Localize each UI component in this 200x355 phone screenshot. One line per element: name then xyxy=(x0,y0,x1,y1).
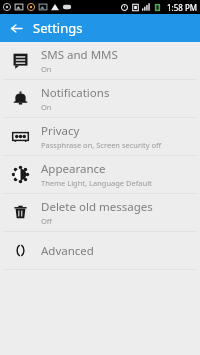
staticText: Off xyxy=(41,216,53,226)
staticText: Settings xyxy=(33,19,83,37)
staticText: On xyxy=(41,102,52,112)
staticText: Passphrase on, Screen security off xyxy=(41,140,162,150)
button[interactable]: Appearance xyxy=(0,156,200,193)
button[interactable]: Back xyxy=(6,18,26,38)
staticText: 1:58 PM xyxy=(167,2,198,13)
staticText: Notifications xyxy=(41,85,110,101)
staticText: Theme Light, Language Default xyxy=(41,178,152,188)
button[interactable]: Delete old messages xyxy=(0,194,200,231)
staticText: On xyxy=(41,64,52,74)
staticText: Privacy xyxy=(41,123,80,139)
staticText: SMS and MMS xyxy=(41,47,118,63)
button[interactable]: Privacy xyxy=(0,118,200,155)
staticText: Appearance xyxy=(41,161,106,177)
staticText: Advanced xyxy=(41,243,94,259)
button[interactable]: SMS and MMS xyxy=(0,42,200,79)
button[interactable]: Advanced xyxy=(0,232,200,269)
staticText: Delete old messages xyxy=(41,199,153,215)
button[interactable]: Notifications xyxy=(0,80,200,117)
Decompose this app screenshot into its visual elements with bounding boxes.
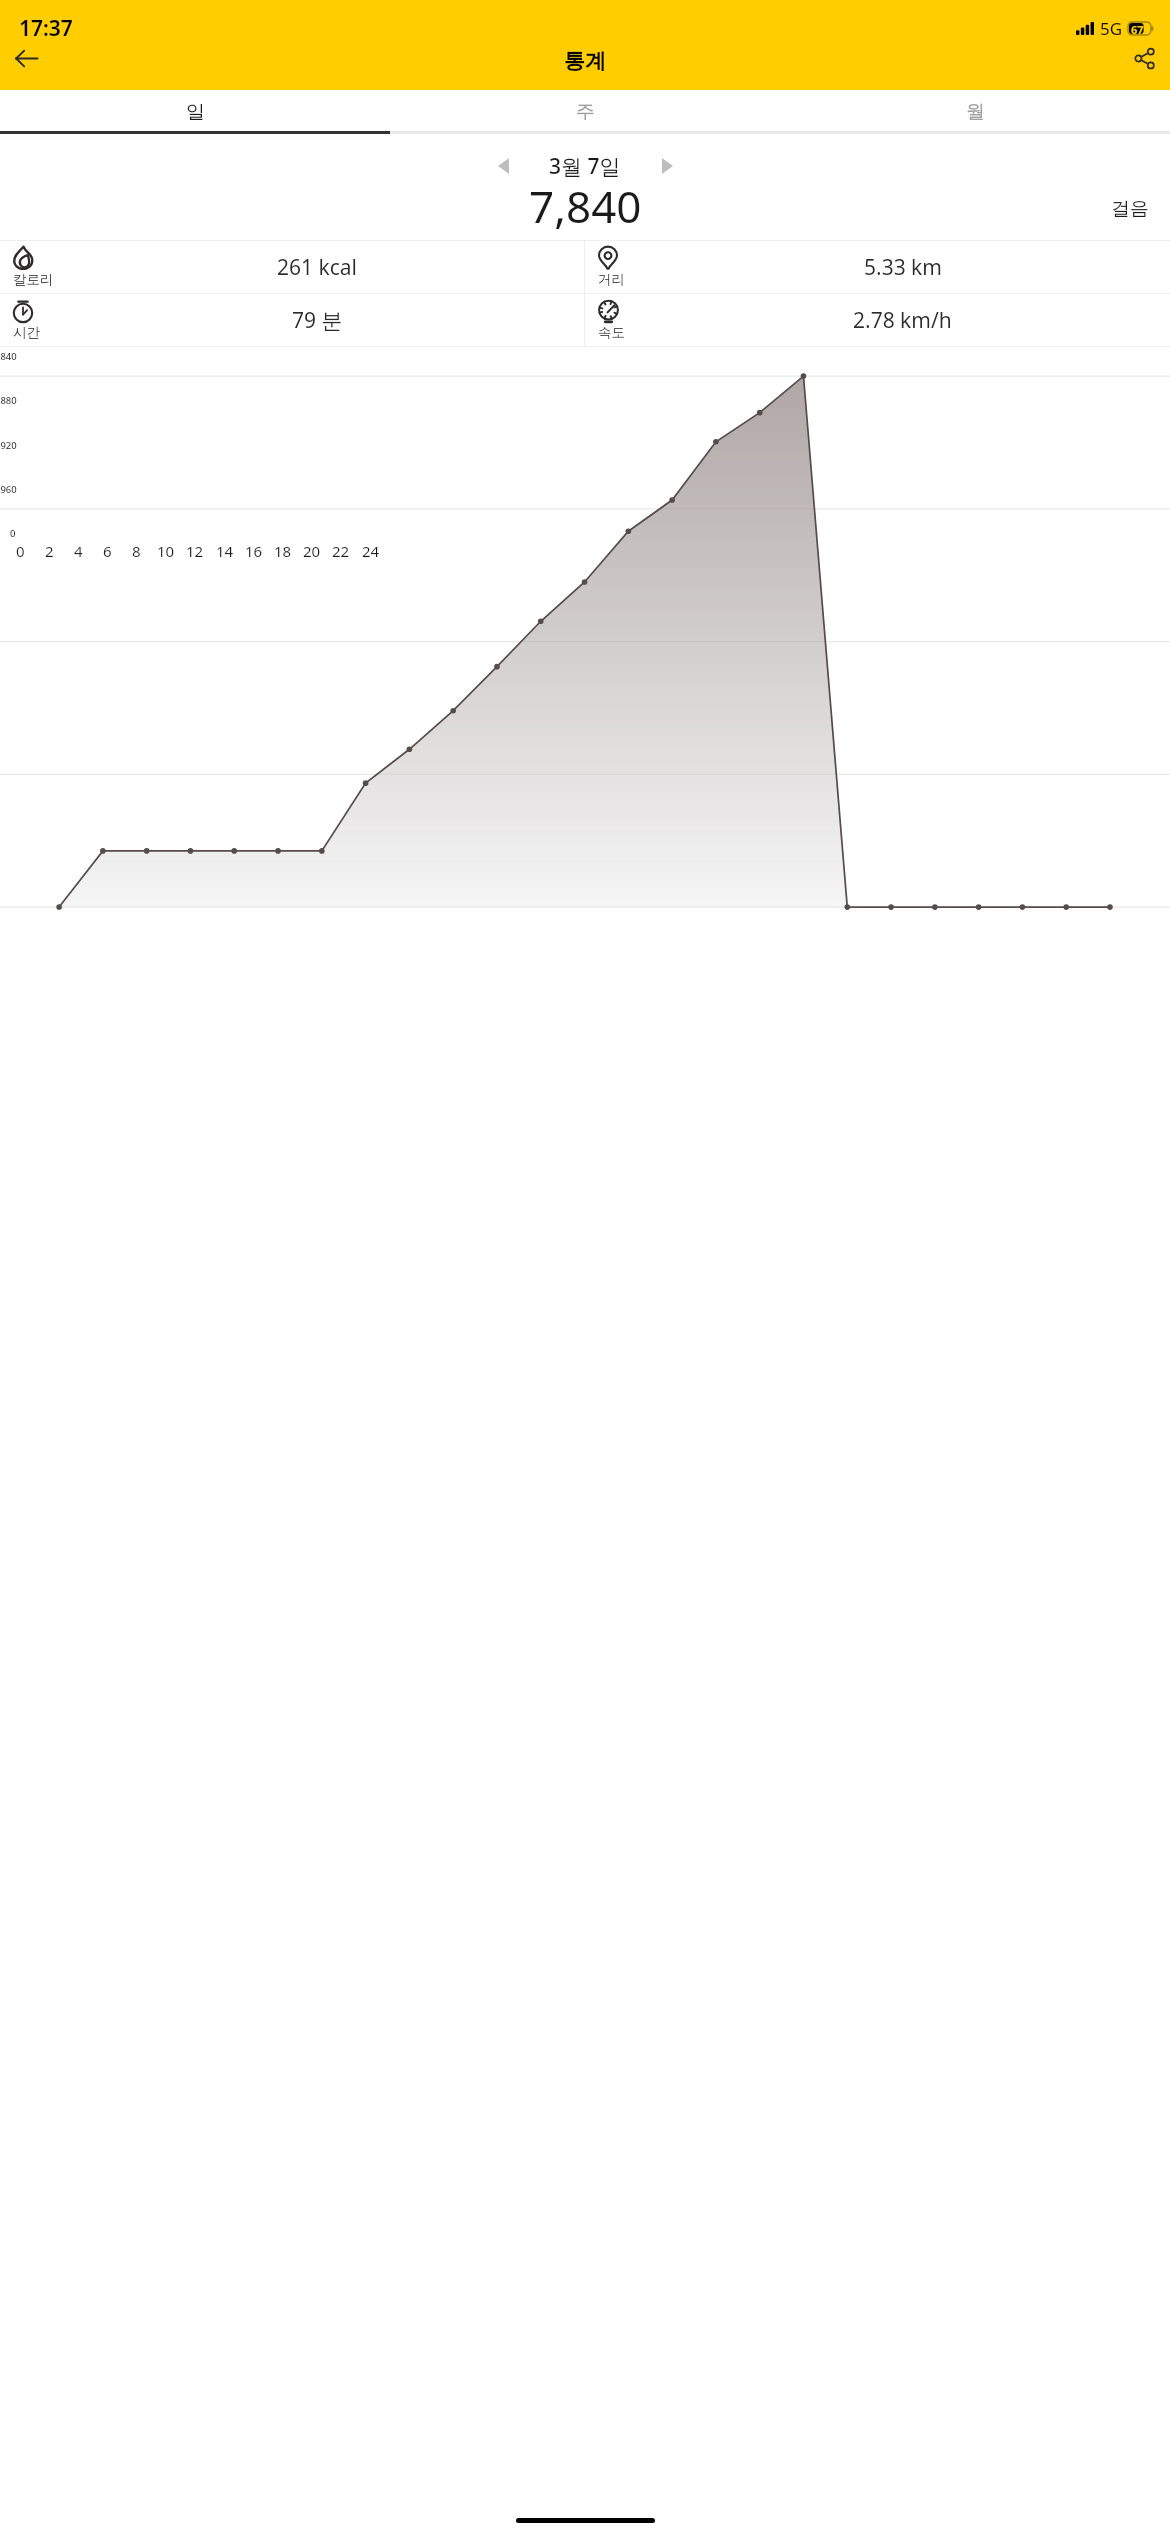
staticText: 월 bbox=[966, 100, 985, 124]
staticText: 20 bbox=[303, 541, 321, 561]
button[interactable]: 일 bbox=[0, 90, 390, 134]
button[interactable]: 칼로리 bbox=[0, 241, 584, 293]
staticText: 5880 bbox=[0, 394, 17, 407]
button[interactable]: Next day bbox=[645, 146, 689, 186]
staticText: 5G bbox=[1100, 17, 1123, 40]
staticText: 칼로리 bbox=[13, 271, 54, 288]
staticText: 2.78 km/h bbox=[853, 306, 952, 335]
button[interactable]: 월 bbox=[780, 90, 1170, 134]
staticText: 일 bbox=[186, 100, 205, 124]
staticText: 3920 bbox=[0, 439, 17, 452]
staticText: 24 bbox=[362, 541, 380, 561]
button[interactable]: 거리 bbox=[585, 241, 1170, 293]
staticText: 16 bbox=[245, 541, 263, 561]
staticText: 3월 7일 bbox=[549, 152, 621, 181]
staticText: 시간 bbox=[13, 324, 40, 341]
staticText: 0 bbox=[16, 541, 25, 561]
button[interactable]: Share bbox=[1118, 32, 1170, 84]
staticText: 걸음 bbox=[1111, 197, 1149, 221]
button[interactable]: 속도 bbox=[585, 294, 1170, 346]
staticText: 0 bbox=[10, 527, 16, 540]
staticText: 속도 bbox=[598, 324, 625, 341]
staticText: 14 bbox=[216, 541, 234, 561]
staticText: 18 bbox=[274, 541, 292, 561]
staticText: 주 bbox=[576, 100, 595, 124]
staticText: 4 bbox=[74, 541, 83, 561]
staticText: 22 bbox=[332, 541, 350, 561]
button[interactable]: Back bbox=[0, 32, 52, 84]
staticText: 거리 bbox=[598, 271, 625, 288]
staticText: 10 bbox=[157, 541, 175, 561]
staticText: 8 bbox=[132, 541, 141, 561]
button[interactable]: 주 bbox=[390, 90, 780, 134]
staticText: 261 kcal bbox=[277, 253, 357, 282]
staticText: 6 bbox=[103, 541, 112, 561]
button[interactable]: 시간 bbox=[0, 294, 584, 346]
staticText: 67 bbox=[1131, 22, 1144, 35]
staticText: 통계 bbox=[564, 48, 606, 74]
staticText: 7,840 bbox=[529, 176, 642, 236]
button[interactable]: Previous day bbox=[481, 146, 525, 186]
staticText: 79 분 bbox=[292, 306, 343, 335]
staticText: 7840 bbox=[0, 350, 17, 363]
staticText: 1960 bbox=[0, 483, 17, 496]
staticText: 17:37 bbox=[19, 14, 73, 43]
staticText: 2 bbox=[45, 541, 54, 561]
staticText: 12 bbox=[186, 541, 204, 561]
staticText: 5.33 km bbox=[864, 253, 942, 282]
________________________
_PROBLEM STATEMENT_.
All of the entries above are to be transcribed word for word, with no pictures included.

_WRITTEN SOLUTION_.
Localize each UI component in this 200x355 phone screenshot. One line per element: name then xyxy=(x0,y0,x1,y1).
staticText: Off xyxy=(41,216,53,226)
staticText: Settings xyxy=(33,19,83,37)
staticText: On xyxy=(41,102,52,112)
staticText: Passphrase on, Screen security off xyxy=(41,140,162,150)
button[interactable]: Appearance xyxy=(0,156,200,193)
button[interactable]: Back xyxy=(6,18,26,38)
staticText: 1:58 PM xyxy=(167,2,198,13)
staticText: Notifications xyxy=(41,85,110,101)
staticText: Theme Light, Language Default xyxy=(41,178,152,188)
button[interactable]: Delete old messages xyxy=(0,194,200,231)
staticText: On xyxy=(41,64,52,74)
staticText: Privacy xyxy=(41,123,80,139)
staticText: SMS and MMS xyxy=(41,47,118,63)
button[interactable]: Privacy xyxy=(0,118,200,155)
staticText: Appearance xyxy=(41,161,106,177)
staticText: Advanced xyxy=(41,243,94,259)
button[interactable]: SMS and MMS xyxy=(0,42,200,79)
button[interactable]: Advanced xyxy=(0,232,200,269)
staticText: Delete old messages xyxy=(41,199,153,215)
button[interactable]: Notifications xyxy=(0,80,200,117)
Decompose this app screenshot into its visual elements with bounding boxes.
staticText: 월 bbox=[966, 100, 985, 124]
staticText: 20 bbox=[303, 541, 321, 561]
button[interactable]: 일 bbox=[0, 90, 390, 134]
button[interactable]: 칼로리 bbox=[0, 241, 584, 293]
staticText: 5880 bbox=[0, 394, 17, 407]
button[interactable]: Next day bbox=[645, 146, 689, 186]
staticText: 5G bbox=[1100, 17, 1123, 40]
staticText: 칼로리 bbox=[13, 271, 54, 288]
staticText: 2.78 km/h bbox=[853, 306, 952, 335]
button[interactable]: 월 bbox=[780, 90, 1170, 134]
staticText: 일 bbox=[186, 100, 205, 124]
staticText: 3920 bbox=[0, 439, 17, 452]
staticText: 24 bbox=[362, 541, 380, 561]
button[interactable]: 거리 bbox=[585, 241, 1170, 293]
staticText: 16 bbox=[245, 541, 263, 561]
staticText: 3월 7일 bbox=[549, 152, 621, 181]
staticText: 시간 bbox=[13, 324, 40, 341]
staticText: 0 bbox=[16, 541, 25, 561]
button[interactable]: Share bbox=[1118, 32, 1170, 84]
staticText: 걸음 bbox=[1111, 197, 1149, 221]
button[interactable]: 속도 bbox=[585, 294, 1170, 346]
staticText: 0 bbox=[10, 527, 16, 540]
staticText: 속도 bbox=[598, 324, 625, 341]
staticText: 14 bbox=[216, 541, 234, 561]
staticText: 18 bbox=[274, 541, 292, 561]
staticText: 주 bbox=[576, 100, 595, 124]
staticText: 4 bbox=[74, 541, 83, 561]
staticText: 22 bbox=[332, 541, 350, 561]
button[interactable]: Back bbox=[0, 32, 52, 84]
staticText: 거리 bbox=[598, 271, 625, 288]
staticText: 10 bbox=[157, 541, 175, 561]
staticText: 8 bbox=[132, 541, 141, 561]
button[interactable]: 주 bbox=[390, 90, 780, 134]
staticText: 261 kcal bbox=[277, 253, 357, 282]
staticText: 6 bbox=[103, 541, 112, 561]
button[interactable]: 시간 bbox=[0, 294, 584, 346]
staticText: 67 bbox=[1131, 22, 1144, 35]
staticText: 통계 bbox=[564, 48, 606, 74]
staticText: 7,840 bbox=[529, 176, 642, 236]
button[interactable]: Previous day bbox=[481, 146, 525, 186]
staticText: 79 분 bbox=[292, 306, 343, 335]
staticText: 7840 bbox=[0, 350, 17, 363]
staticText: 1960 bbox=[0, 483, 17, 496]
staticText: 17:37 bbox=[19, 14, 73, 43]
staticText: 2 bbox=[45, 541, 54, 561]
staticText: 12 bbox=[186, 541, 204, 561]
staticText: 5.33 km bbox=[864, 253, 942, 282]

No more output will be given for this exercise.